Sound of the City emailed with Macchi about song-making, her earliest musical efforts, and the states of her larger projects.


Lexie Mountain, "No New Answers, Still"

In your Facebook announcement for your current mini-tour, you mentioned that you're working with new sounds and noises. Is "No New Answers, Still" indicative of where your musical muse is leading you? It strikes me as being very operatic, hypnotic, and keyboard-heavy; it's almost liturgical. Another demo, "Foam Coming," seems similarly drone-y; listening to it makes me think of you wailing up from the bottom of a very, very deep well.

Both "Foam Coming" and "No New Answers, Still" are sketches from some very recent practices in the attic of my Baltimore home. I'm learning new instruments and re-learning old instruments at the same time; in addition to an Alesis vocal processor and tape decks, I've added a shitty keyboard and a Triwave Picogenerator built by carpenter/holy man Nick Barna.

I don't think these song-chunks I've set forth are anything but steps on a road, and, ultimately, isn't that what songs are? Indicators of one's progress and interests at any given time. I'm interested in texture.

More of a journey than a destination, then.

Definitely more of a journey. A progress report.

What is your attic studio setup like? For some reason, the idea of an attic is way creepier than the idea of a basement. I'm not sure why.

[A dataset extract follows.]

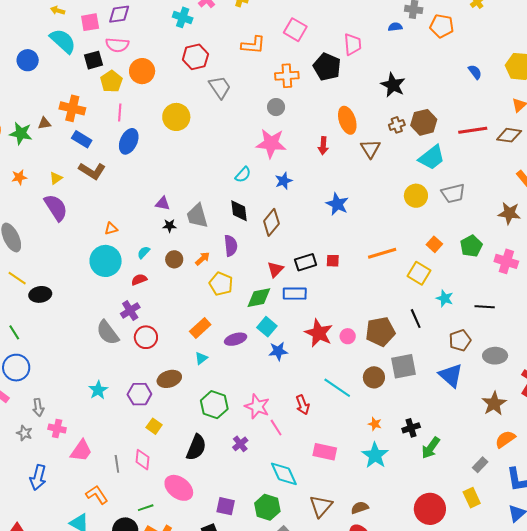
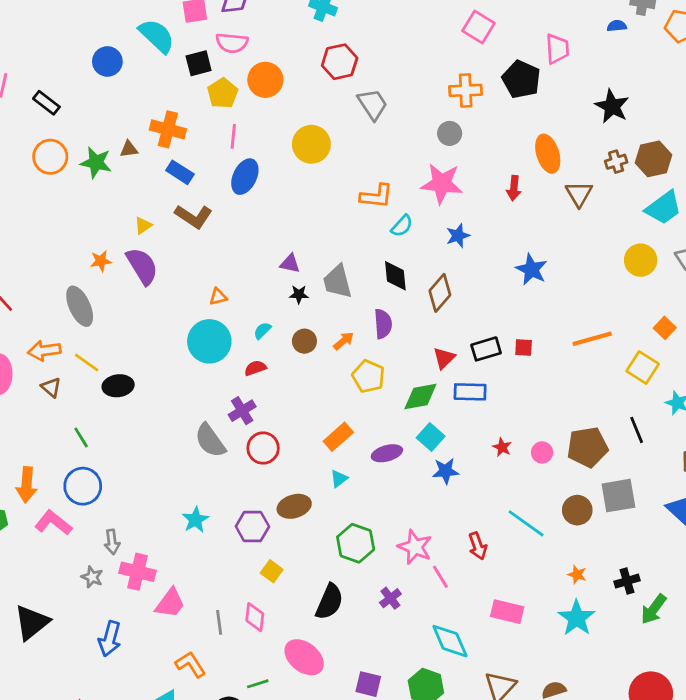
orange L-shape: (253, 45) -> (376, 196), moved
orange star: (19, 177) -> (101, 261), moved
red star: (319, 333) -> (502, 447), size x0.5
pink cross: (57, 429) -> (137, 572), size x1.4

Nate and I share a small-bedroom-sized zone at the top of my house for studio use. It is intimate and has a nice feeling, seeing treetops and since it is a tiny room it is very easy to fill with sound. The walls are white and slope sharply. We reorganize and rearrange constantly. Or try to. Nate's side is, at present, much tidier than mine.

Is the Nate you mention Nate Nelson, of Mouthus?

Anywhere a Nate is mentioned in this interview, it refers to Nate Nelson. Apart from being a perfect boyfriend and amazing cook and cat-dad, the solo music he makes as Afternoon Penis is remarkable. His work ethic is a constant inspiration.